Q:  How does it feel to be representing Canada in Venice?

A I don't feel like I'm representing a nation. To make something about being a Canadian person... I don't know how you do that other than just do what I've done, be an artist based in Canada. And at many points, I never even thought I'd be an artist. I had social anxiety and for a long time wanted nothing more than to be left alone in my parents' basement making drawings and playing guitar. The fact that those kinds of activities are what pushed me out into the world... that's about as big of a transition as I can handle.
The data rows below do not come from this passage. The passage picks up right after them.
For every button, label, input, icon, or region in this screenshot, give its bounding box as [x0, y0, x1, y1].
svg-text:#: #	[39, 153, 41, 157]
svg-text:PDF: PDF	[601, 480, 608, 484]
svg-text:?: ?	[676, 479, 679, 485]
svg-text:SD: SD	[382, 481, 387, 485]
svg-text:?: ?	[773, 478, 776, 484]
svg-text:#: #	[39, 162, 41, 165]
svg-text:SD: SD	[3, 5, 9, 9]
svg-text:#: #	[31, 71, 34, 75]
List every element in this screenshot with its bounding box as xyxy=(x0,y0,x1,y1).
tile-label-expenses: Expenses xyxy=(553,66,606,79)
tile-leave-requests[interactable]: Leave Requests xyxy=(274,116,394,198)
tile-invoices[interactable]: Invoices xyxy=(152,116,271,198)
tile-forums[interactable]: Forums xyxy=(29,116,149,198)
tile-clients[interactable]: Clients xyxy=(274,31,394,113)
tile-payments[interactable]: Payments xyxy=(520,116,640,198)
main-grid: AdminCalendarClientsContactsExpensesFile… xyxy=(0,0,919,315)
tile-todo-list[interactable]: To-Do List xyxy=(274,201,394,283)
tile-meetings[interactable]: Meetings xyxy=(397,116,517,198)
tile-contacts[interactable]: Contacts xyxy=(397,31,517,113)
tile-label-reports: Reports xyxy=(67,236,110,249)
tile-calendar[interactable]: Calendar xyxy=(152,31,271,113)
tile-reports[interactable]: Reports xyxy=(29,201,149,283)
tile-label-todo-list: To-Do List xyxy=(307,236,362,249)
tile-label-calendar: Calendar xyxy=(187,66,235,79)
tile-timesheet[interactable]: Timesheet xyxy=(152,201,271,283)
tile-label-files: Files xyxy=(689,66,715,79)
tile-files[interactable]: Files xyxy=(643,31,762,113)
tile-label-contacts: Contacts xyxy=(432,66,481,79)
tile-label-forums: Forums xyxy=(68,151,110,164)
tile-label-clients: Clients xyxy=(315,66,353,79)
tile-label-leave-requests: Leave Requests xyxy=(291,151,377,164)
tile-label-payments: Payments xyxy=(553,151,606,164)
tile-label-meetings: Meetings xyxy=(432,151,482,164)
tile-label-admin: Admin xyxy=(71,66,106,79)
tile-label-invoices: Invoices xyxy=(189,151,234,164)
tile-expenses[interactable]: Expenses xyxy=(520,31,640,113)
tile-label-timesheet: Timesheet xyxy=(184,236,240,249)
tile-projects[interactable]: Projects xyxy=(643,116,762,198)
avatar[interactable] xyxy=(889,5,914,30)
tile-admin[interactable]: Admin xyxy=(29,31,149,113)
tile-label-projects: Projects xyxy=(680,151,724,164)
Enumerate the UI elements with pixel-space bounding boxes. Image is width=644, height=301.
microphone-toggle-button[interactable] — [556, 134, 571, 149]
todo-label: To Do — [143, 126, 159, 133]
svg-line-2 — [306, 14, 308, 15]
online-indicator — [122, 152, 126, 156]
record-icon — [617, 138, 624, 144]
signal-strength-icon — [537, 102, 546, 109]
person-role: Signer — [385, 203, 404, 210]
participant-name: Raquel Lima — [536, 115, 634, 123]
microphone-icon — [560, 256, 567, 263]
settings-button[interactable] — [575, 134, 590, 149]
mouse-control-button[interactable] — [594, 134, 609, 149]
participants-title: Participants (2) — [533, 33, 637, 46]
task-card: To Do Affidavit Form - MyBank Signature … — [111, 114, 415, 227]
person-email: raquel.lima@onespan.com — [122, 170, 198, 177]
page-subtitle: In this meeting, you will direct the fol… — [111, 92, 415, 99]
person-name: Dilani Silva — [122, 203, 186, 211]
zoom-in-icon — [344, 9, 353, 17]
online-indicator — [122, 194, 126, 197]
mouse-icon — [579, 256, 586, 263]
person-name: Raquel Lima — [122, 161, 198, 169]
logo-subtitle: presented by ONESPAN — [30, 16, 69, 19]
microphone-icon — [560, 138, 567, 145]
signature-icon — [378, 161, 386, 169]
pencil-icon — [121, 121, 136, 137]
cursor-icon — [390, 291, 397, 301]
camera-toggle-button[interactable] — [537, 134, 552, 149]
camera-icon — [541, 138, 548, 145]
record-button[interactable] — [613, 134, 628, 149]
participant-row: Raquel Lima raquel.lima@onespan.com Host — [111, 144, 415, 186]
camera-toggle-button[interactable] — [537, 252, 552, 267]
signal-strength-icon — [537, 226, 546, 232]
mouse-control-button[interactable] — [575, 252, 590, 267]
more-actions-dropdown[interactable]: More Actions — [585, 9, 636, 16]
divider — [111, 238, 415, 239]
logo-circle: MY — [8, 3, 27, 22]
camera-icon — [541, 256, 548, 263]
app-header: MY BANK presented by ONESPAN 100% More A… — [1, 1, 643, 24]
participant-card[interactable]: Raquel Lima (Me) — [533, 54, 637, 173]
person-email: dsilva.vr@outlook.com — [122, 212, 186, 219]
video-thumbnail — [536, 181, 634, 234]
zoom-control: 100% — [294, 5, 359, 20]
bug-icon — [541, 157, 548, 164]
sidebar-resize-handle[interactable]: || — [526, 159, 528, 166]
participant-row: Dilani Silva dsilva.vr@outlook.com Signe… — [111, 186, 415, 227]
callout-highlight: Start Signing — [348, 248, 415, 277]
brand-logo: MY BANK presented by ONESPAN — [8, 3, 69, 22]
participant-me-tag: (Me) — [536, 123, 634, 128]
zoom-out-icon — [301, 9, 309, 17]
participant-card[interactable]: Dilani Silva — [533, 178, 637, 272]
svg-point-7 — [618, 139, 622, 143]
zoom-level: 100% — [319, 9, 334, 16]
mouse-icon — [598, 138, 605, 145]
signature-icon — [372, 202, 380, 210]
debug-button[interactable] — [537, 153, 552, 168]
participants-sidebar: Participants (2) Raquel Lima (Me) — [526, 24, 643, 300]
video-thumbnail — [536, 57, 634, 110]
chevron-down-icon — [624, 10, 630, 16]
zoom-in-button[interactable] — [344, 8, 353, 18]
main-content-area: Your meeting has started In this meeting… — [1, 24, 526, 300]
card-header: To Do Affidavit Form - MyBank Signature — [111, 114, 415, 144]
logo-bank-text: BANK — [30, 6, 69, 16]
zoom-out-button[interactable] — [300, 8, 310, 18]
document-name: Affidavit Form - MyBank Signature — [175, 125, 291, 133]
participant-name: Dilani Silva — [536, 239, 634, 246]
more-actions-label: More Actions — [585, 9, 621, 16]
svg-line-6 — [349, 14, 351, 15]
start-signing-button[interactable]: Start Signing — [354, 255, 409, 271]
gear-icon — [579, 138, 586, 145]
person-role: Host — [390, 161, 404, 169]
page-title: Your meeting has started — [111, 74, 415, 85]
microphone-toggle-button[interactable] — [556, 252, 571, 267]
Q: So what are you doing in Venice?

A I wanted to respond to the Canada Pavilion's space, and also to some anxiety that exists about its small scale and lack of prominence. So I decided to create a false front for it and put one of my poem murals on it. This way, at least from one point of view, the Canada Pavilion appears to be as big as the German or British ones. I also liked putting this large thing out in front to point out how intimate the Canada Pavilion is. It's not a great pavilion for big, dominant works. It was made to show paintings, drawings and small sculptures. So inside, I decided to do that. Overall, I was interested in celebrating the space rather than trying to negate it.


I for one was very glad to see Canada represented in this way, and hope that the curatorial decisions made for this year's Venice Biennale signal a new direction for representing Canadian contemporary art to the rest of the world.